なぜ今読む価値があるか
BNFの名前は、個人投資家の世界では一種の固有名詞として定着している。しかし、その語られ方の多くは「すごかった」「伝説だ」という消費の仕方で、人物の実像はむしろ遠ざかっている。
今この人物を読む価値があるとすれば、それは武勇伝としてではなく、2000年代半ばの日本の株式市場がどういう場所だったかを知るための一つの断面として読むことにある。ネットトレードの黎明期、個人投資家が市場の主役になりかけた時代の空気を、BNFという名前は記録している。
市場の異変の中で現れた人物
2005年12月8日。みずほ証券の担当者が、ジェイコム株について「1株61万円で売り」とすべき注文を「61万株を1円で売り」と誤って発注した。東京証券取引所のシステムは取消注文を受け付けず、市場は混乱に陥る。
この異常な状況の中で、BNFは7,100株を取得した。同日中に1,100株を市場で売却し、残る6,000株——発行済み株式の41.38%——を現金決済した。大量保有報告書によれば、この取引での利益は約20億円とされる。
重要なのは、BNFがこの事件で「有名になった」ことではない。この事件以前から、彼は2ちゃんねるの株式板で知られた存在だった。2000年に160万円で始めた投資は、2004年末には11億5,000万円に達していたとされる。誤発注事件は、すでに存在していた人物が、公の記録に浮上した瞬間だった。
公開資料から見える輪郭
BNFについて確認できる公開資料を、時系列で整理する。
2009年以降、本人からの発信は確認されていない。この沈黙は、解釈しようとすれば何とでも言えるが、それ自体が一つの事実として残っている。多くを語らないこと、公の場から退くこと——それもまた、人物の輪郭の一部だ。
この人物をどう読むべきか
BNFを語るとき、多くの記事は数字を見出しにする。「160万円を200億円に」「20億円の利益」。しかし、数字は出来事の外形であって、その人物が何を考えていたかは教えてくれない。
限られた資料から読めることは、いくつかある。
まず、反応速度。ジェイコム誤発注の瞬間に動けたこと自体が、日常的に市場を見続けていた証拠でもある。偶然ではなく、構えていた人間だけが動ける速度だった。

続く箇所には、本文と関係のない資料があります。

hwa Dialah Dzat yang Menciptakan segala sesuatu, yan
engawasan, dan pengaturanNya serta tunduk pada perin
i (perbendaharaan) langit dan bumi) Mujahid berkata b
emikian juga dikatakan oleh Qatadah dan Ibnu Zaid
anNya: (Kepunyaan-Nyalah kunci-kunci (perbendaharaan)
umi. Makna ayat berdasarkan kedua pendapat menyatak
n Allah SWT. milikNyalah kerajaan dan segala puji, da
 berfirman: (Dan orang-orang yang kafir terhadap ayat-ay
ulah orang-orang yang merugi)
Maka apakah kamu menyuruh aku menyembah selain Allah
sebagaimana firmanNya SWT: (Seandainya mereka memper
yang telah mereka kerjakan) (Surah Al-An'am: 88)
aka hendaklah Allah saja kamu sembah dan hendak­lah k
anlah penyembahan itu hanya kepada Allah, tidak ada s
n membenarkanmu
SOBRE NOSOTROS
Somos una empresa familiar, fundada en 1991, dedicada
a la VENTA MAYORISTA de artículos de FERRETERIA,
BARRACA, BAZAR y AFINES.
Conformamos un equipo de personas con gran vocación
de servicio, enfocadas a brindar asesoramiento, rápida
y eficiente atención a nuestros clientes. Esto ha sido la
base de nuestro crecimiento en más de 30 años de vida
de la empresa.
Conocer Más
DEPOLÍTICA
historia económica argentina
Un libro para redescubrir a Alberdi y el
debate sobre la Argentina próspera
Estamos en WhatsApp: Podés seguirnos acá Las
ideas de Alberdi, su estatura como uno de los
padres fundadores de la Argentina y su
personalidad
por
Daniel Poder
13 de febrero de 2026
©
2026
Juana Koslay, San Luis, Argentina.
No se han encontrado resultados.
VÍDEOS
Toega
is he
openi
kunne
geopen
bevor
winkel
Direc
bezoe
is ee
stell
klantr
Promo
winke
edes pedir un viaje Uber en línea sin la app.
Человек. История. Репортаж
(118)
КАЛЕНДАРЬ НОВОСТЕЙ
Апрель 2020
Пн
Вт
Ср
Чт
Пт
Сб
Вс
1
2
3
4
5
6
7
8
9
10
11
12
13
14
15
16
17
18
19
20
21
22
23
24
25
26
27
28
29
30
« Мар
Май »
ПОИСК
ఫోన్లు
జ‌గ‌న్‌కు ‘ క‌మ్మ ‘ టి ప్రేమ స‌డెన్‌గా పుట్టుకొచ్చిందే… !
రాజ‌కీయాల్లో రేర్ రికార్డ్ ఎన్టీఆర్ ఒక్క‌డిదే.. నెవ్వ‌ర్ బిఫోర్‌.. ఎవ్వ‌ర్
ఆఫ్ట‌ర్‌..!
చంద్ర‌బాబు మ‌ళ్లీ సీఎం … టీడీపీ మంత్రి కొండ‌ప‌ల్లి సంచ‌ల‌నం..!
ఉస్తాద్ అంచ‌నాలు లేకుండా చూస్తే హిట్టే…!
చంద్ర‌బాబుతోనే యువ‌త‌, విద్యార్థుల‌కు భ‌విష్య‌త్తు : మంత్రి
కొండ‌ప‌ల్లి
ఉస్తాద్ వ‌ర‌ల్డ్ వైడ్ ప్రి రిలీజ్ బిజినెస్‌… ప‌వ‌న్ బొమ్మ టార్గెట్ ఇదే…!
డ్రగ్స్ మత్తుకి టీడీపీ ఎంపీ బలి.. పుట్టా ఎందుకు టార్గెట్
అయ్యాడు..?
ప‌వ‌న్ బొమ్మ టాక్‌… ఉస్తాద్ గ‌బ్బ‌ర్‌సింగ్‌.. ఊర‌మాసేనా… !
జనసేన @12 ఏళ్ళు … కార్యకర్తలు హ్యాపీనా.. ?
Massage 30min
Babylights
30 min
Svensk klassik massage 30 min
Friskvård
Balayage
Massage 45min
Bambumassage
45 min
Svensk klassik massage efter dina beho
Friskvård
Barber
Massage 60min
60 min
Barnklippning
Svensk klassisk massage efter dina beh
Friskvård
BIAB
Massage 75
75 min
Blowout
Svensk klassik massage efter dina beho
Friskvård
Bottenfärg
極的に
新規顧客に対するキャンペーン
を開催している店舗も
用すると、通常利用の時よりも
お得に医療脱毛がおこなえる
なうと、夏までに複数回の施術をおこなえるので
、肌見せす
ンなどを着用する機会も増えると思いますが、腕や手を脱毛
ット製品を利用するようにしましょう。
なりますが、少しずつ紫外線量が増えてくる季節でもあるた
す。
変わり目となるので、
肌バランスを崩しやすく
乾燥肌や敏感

次に、転換。株式投資で得た資金を、2008年以降に不動産に大きく振り向けている。市場環境の変化を読み、資産の置き場所を変える判断が見える。
そして、沈黙。これだけの資産と注目を集めた人物が、自らの発信を選ばなかったこと。著書を出さず、講演をせず、SNSも持たない。その選択が何を意味するかは断定できないが、少なくとも「有名であること」を資産に変えようとはしなかった、という事実は残る。